- Directed by: Marjorie Deans
- Written by: Marjorie Deans; Ralph Stock;
- Produced by: Freda Stock
- Starring: Patrick Macnee; Pamela Deeming; Lionel Murton;
- Cinematography: Ben R. Hart
- Music by: Burt Rhodes
- Production company: Touchstone Films
- Distributed by: British Lion Films
- Release date: April 1950;
- Running time: 51 minutes
- Country: United Kingdom
- Language: English

= The Girl Is Mine (film) =

The Girl Is Mine (also known as This Girl is Mine) is a 1950 British second feature ('B') comedy drama film directed by Marjorie Deans and starring Patrick Macnee, Pamela Deeming and Lionel Murton. It was written by Deans and Ralph Stock, produced by Freda Stock for Touchstone Films and distributed by British Lion Films.

==Plot==
Hard-up Hugh Hurcombe owns the Winkle, a small boat moored on the Thames, and owes money to crooked local boat repairer Pringle. He falls in love with Betty Marriott and wants to marry her, but cannot afford a marriage licence. He meets American soldier James Rutt who lends him the money to pay Pringle extortionate costs.
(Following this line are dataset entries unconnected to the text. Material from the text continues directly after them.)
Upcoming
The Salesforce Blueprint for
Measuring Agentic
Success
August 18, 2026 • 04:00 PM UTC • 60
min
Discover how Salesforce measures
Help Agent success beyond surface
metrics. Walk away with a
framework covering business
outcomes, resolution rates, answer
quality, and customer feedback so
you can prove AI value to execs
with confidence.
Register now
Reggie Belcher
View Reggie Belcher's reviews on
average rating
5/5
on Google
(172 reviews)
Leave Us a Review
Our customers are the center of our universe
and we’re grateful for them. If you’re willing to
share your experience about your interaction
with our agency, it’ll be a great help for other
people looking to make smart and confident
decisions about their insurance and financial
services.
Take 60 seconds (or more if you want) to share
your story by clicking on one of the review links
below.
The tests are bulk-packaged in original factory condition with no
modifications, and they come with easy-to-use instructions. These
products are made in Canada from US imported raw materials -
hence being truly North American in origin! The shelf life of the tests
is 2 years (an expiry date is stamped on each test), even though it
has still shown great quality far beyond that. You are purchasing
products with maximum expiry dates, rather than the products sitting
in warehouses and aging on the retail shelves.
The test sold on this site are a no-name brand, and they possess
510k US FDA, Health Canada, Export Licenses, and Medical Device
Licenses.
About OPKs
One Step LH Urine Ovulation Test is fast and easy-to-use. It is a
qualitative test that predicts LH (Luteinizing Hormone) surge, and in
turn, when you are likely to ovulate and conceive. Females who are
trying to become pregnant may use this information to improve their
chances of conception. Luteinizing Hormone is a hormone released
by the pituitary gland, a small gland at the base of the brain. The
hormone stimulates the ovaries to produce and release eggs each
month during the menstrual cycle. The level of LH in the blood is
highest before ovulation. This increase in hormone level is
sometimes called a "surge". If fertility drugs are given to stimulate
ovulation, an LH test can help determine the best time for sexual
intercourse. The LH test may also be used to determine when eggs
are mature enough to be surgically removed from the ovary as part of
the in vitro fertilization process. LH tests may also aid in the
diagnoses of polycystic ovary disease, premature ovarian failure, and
By now James and Betty have fallen in love, but all Hugh truly cares about is his boat.

==Cast==
- Patrick Macnee as Hugh Hurcombe
- Pamela Deeming as Betty Marriott
- Lionel Murton as James Rutt
- Arthur Melton as Pringle
- Richard Pearson as Sergeant
- Ben Williams as policeman
- Leonard Sharp as watchman

==Reception==
The Monthly Film Bulletin wrote: "Amateurish little film about a friendly American who helps an English couple to rescue their boat from a crooked boat builder. Some pleasant Thames-side scenery, shot on location, but the film is poorly constructed, and the inadequacy of the production shows principally in very badly synchronised dialogue."

Kine Weekly wrote: "Wishy-Washy Thames-side romantic comedy. Its story, which hinges on the friendship of a Gi and the impoverished owner of a small river craft, clumsily illustrates the saying, 'Never introduce your donah to a pal.' It is amateurish in every department. Ticklish booking. ... Lionel Murton is not too bad as James, but Patrick Macnee and Pamela Deeming, who unwisely attempts to sing, are way off the beam as Hugh and Betty. We'll spare the rest. The picture covers quite a section of theThames, but its characters dodge about so much that it is almost impossible to follow the story. It is untidy, feebly dialogued, poorly directed and carelessly edited."

In British Sound Films: The Studio Years 1928–1959 David Quinlan rated the film as "mediocre", writing: "Unambitious trifle, a rare example for the time of a film directed by a woman."